:: DATA ::
+--

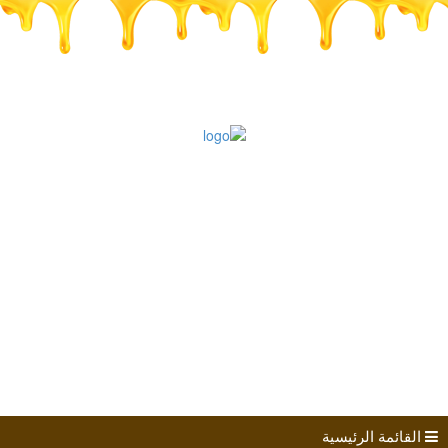
طلب الانضمام
مؤتمرات
كتب الباحثين
القائمة الرئيسية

+--

:: WORK INSTRUCTION ::
Your response must consist of the material above, reproduced word for word, with the images omitted.

:: RESULT ::
طلب الانضمام
مؤتمرات
كتب الباحثين
القائمة الرئيسية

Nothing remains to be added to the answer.